If the script is, indeed, running short of memory (which would not surprise me), the easiest way to resolve the problem would be to move the write.table() from the outside to the inside of the loop, to replace the rbind(). It would just be necessary to create a new file name for the CSV file that is written from each output, e.g. by:
csvFileName <- sprintf("compareRegAndRev%03d_%03d.csv",i,j)
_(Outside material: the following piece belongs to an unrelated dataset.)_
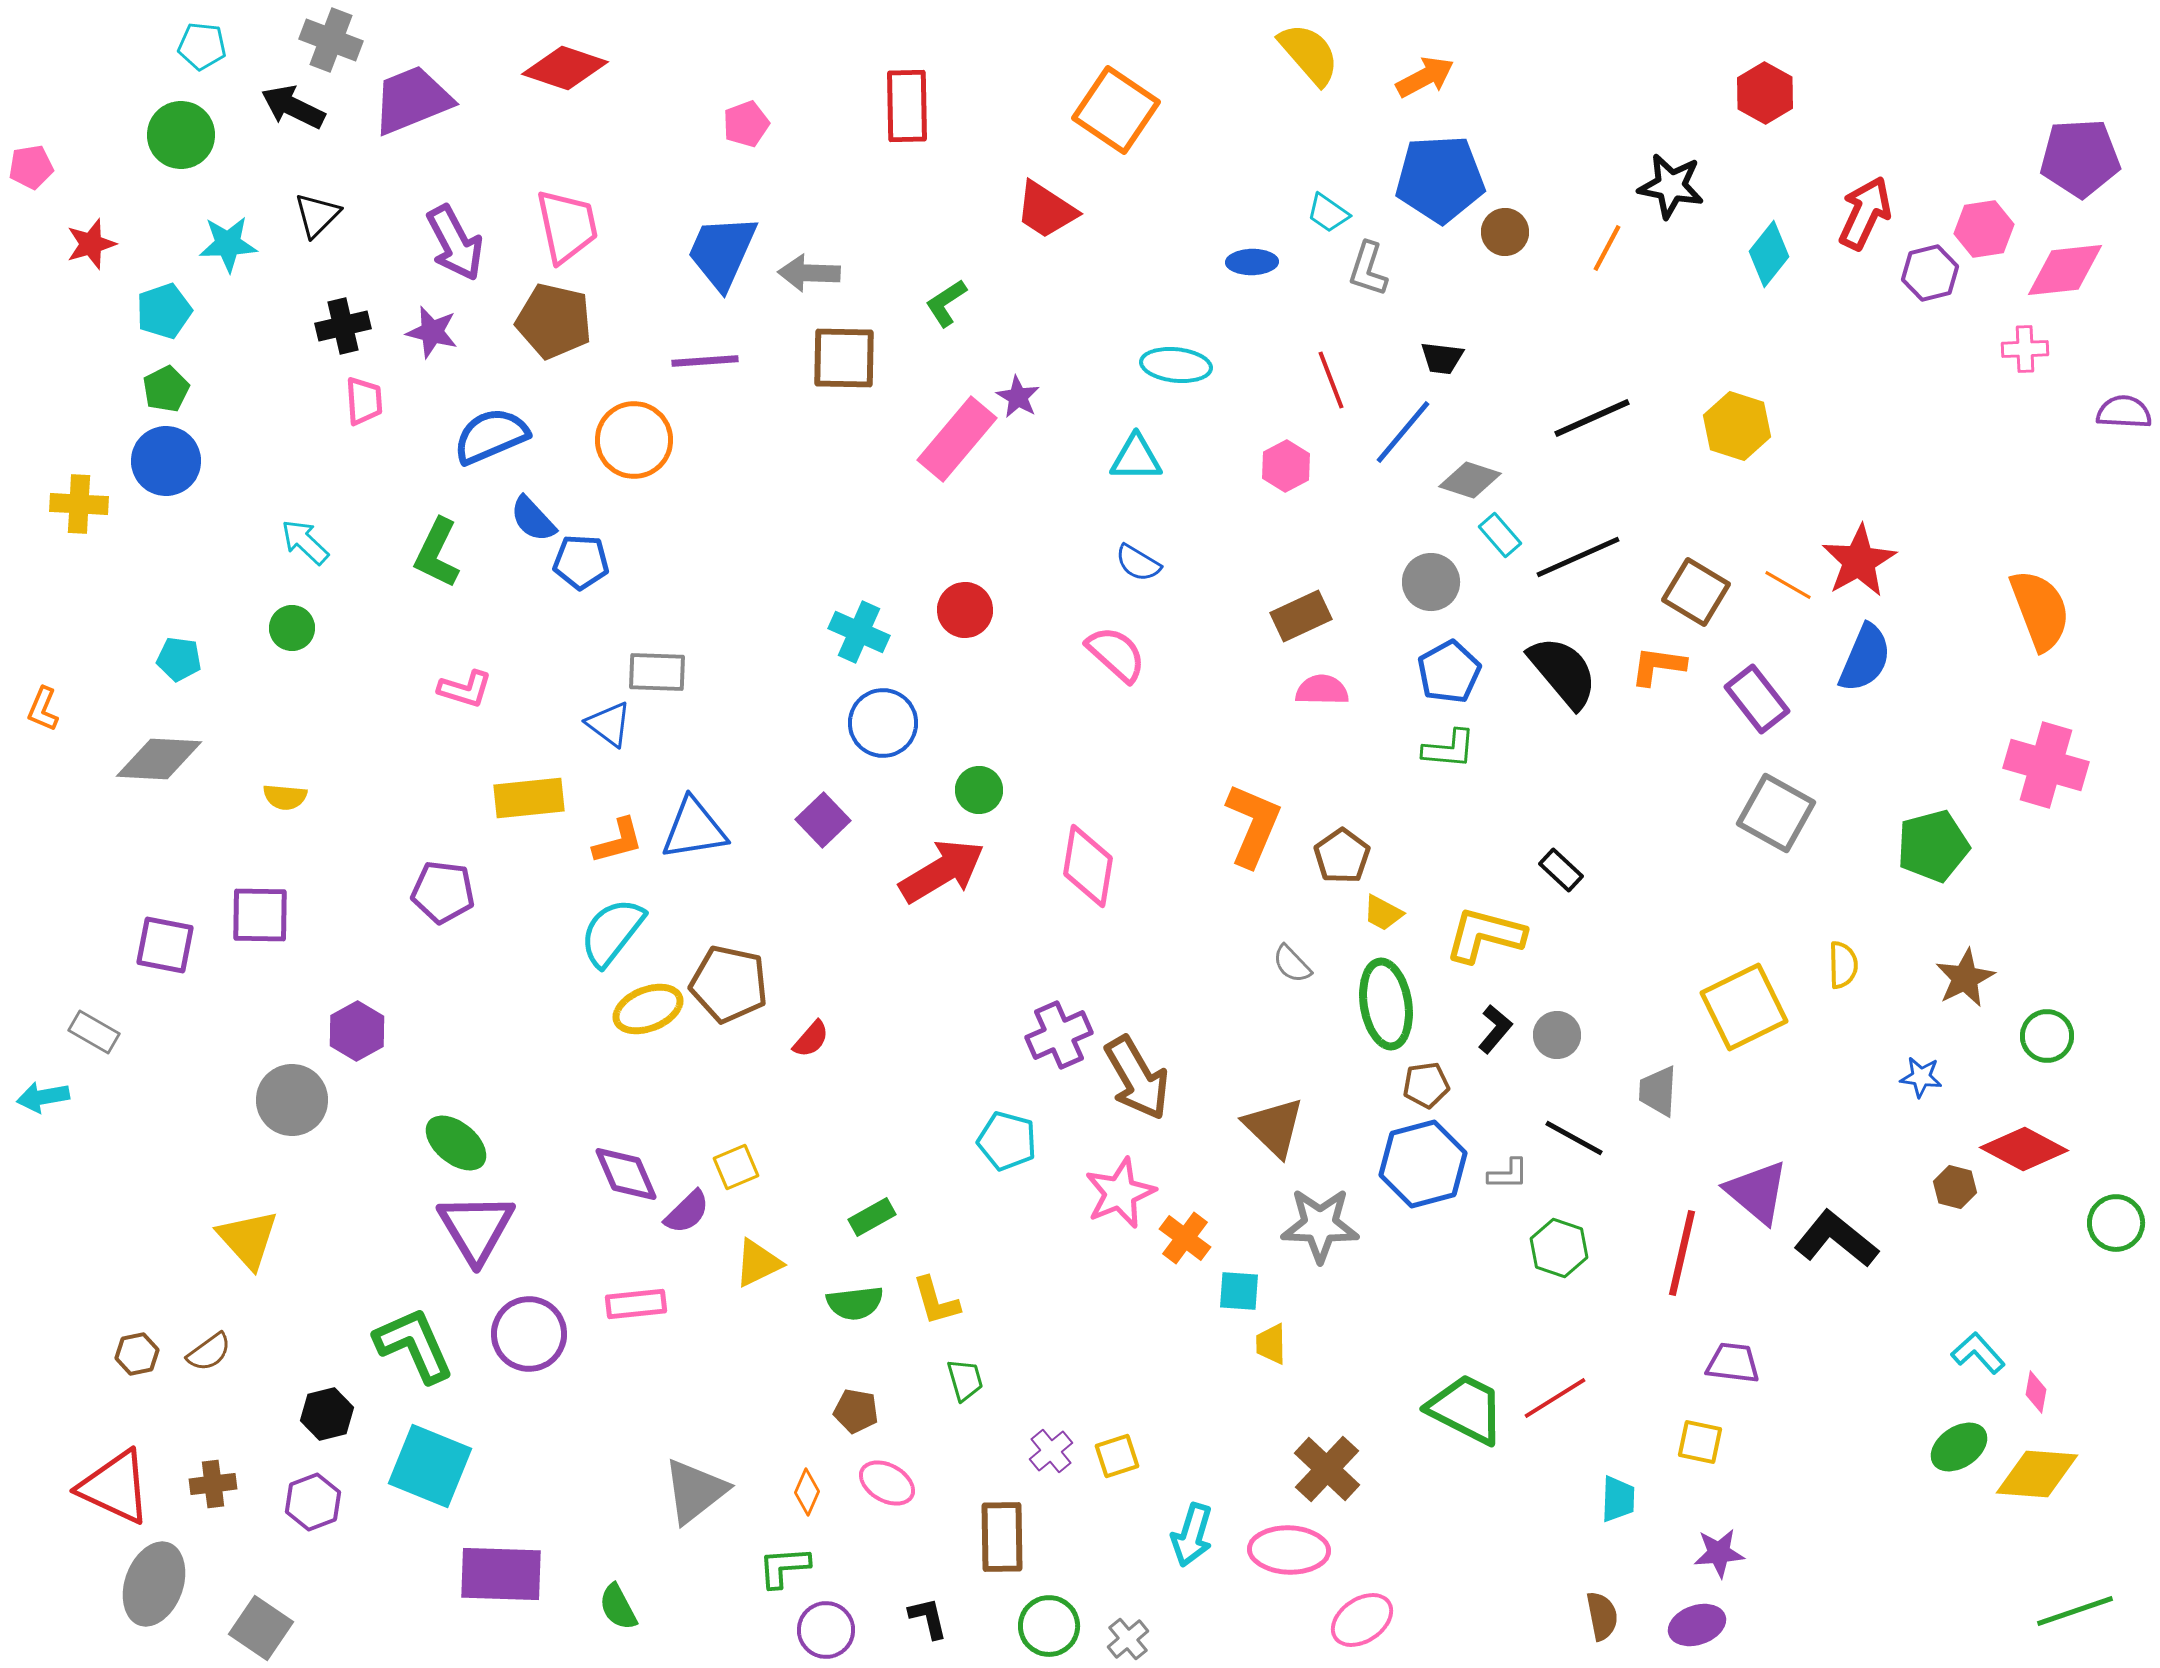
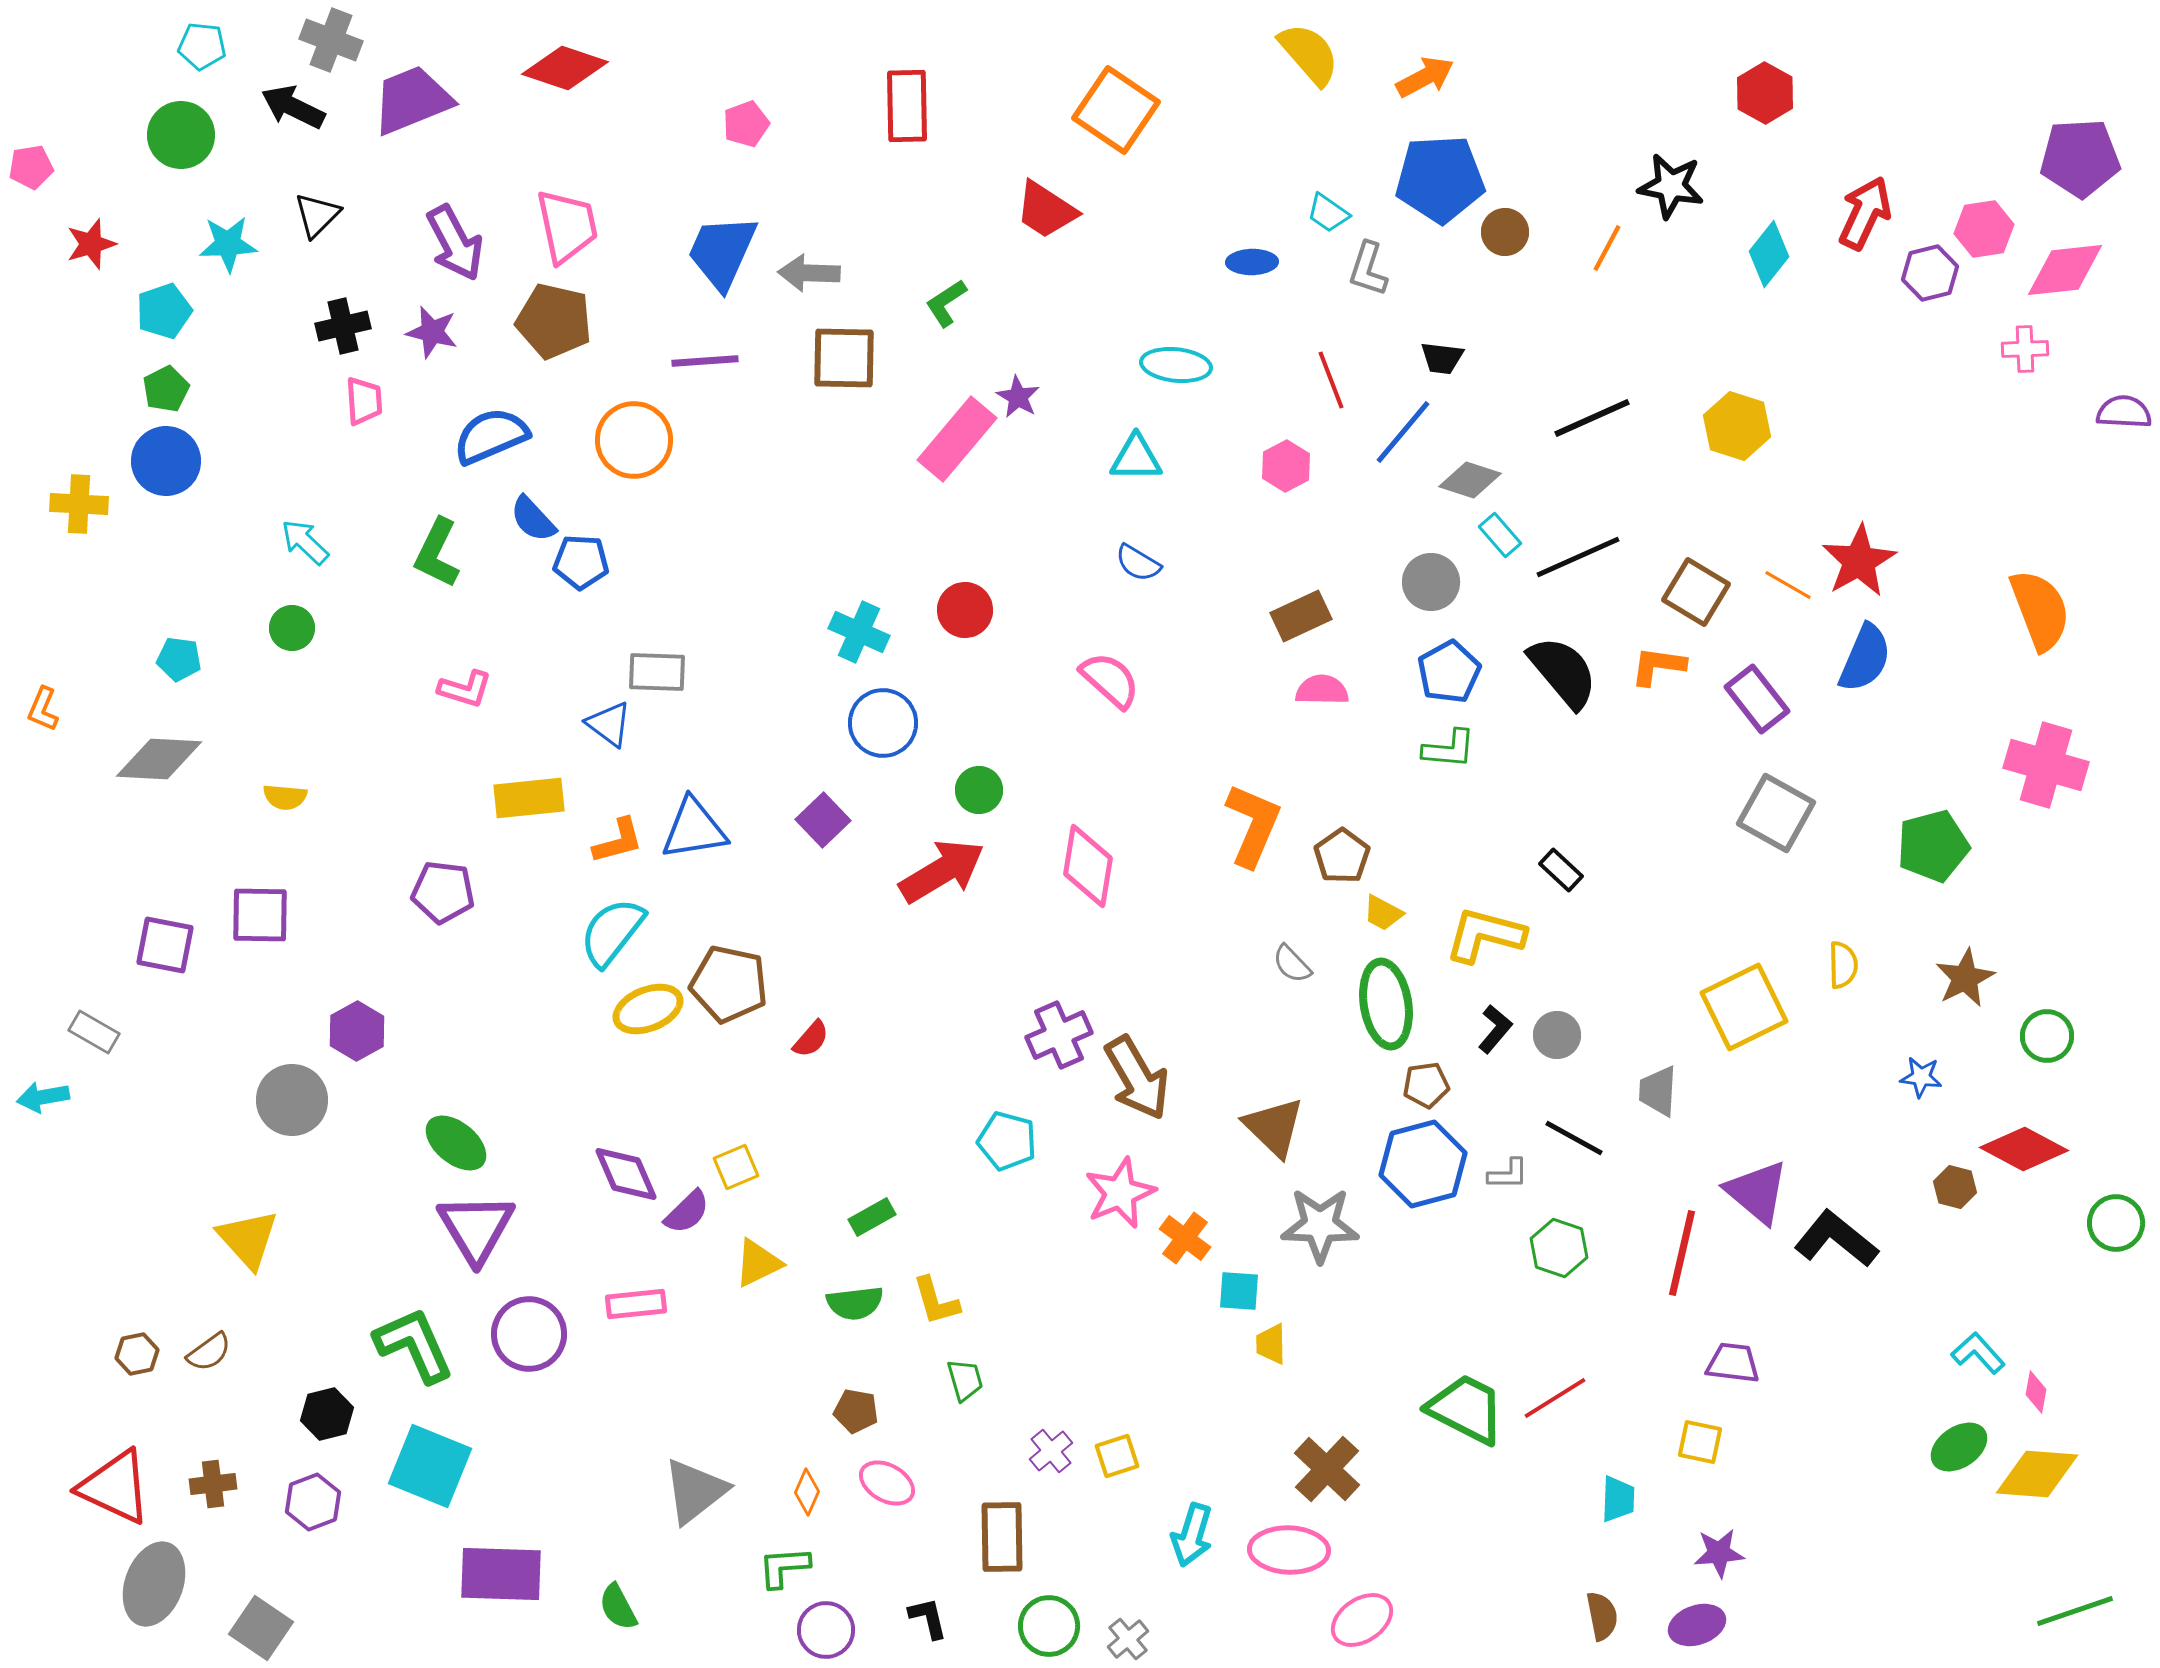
pink semicircle at (1116, 654): moved 6 px left, 26 px down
If the CSV files are written without headers, they could then be concatenated separately outside R (e.g. using cat in Unix) and the header added later.
While this approach might succeed in creating the CSV file that is sought, it is possible that file might be too big to process subsequently. If so, it may be preferable to process the CSV files individually, rather than concatenating them at all.